FC Eintracht Altona
- Full name: Fußball-Club Eintracht Altona
- Founded: 1897
- Dissolved: 1902
- League: Hamburger-Altonaer Fussballbund

= FC Eintracht Altona =

German football club

Fußball-Club Eintracht Altona was an early German football club from Altona, then an independent city near Hamburg. The short-lived club is notable as one of the founding members of the DFB (Deutscher Fussball Bund or German Football Association) at Leipzig on January 28, 1900, where they were represented by a former team captain of SC Victoria Hamburg, Walter Sommeyer (also written Sommeier).

Beginning in 1897, FC played a handful of seasons in the highest division of the Hamburger-Altonaer Fussballbund, until withdrawing one game into the second leg of the 1901/02 season.
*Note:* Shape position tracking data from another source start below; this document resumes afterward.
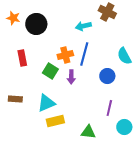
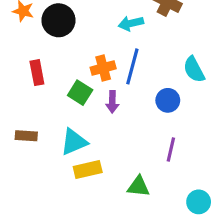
cyan circle: (124, 127) -> (199, 202), moved

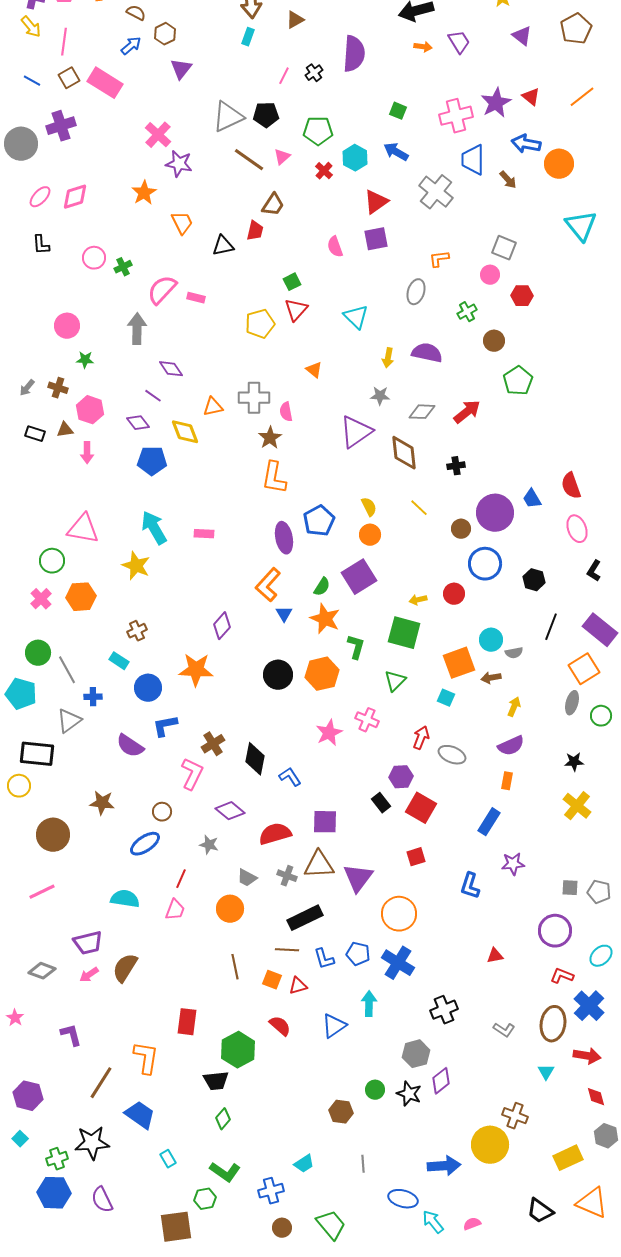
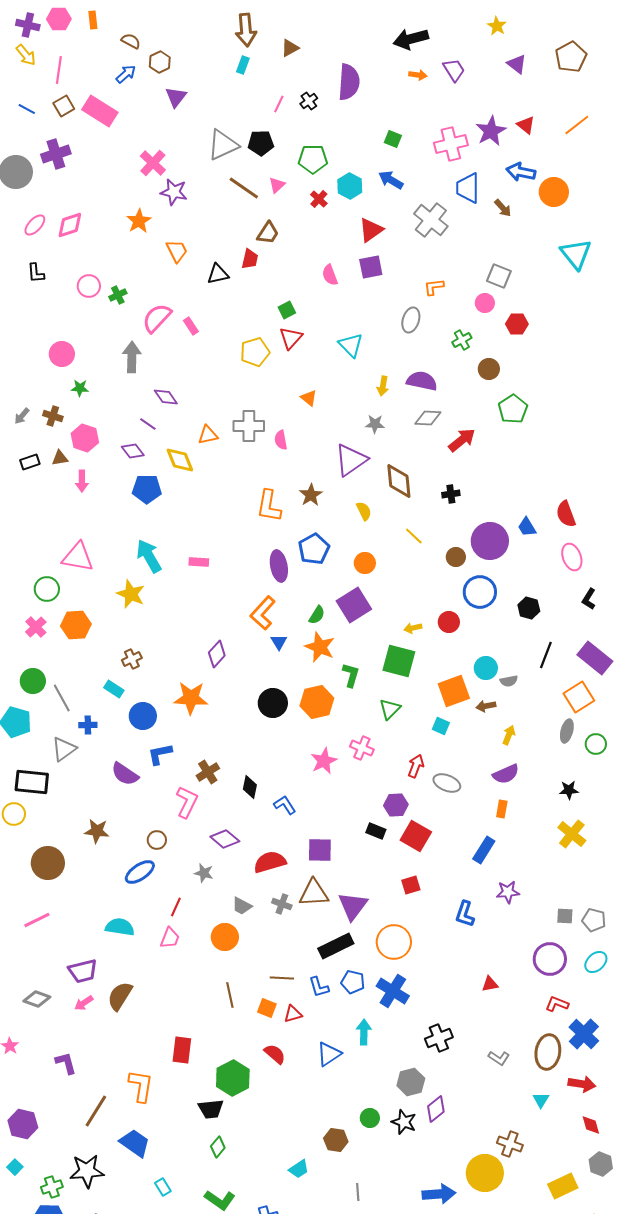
pink rectangle: (196, 298) -> (191, 326), turned 42
gray diamond: (422, 412) -> (428, 418), moved
black rectangle: (35, 434) -> (30, 462), turned -36
brown star: (270, 438) -> (311, 495), moved
yellow semicircle: (369, 507) -> (364, 511), moved
black diamond: (255, 759) -> (250, 787), size x0.7
black rectangle: (381, 803) -> (376, 831), turned -30
black rectangle: (305, 918) -> (336, 946), moved
cyan ellipse: (601, 956) -> (596, 962), moved
cyan trapezoid: (304, 1164) -> (299, 1169), moved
During its brief existence, the club performed poorly and was unable to score a goal in its abbreviated final campaign.

Unrelated clubs using the same name were established in the 1940s and again in 2010. The latter side was removed from the league in 2014 as part of disciplinary action.

== Results ==

FC Eintracht Altona's League Performance
| Season | League | Games | Win | Ties | Losses | Goals | Diff. | Points | Final Place in League |
|---|---|---|---|---|---|---|---|---|---|
| 1897/98 | Hamburger-Altonaer | 13 | 3 | 0 | 10 | 12:54 | -42 | 6 | 5th |
| 1898/99 | Hamburger-Altonaer | 13 | 5 | 0 | 8 | 21:42 | -21 | 10 | 5th |
| 1899/00 | Hamburger-Altonaer | 8 | 2 | 0 | 6 | 16:24 | -8 | 4 | 6th |
| 1900/01 | Hamburger-Altonaer | 8 | 3 | 1 | 4 | 8:16 | -8 | 7 | 5th |
| 1901/02 | Hamburger-Altonaer | 7 | 0 | 0 | 7 | 0:14 | -14 | 0 | 9th (last)* |

- FC Eintracht Altona were awarded last place instead of Britannia Hamburg, who had only played two unofficial games', owing to the withdrawal of the team after the first half of the season.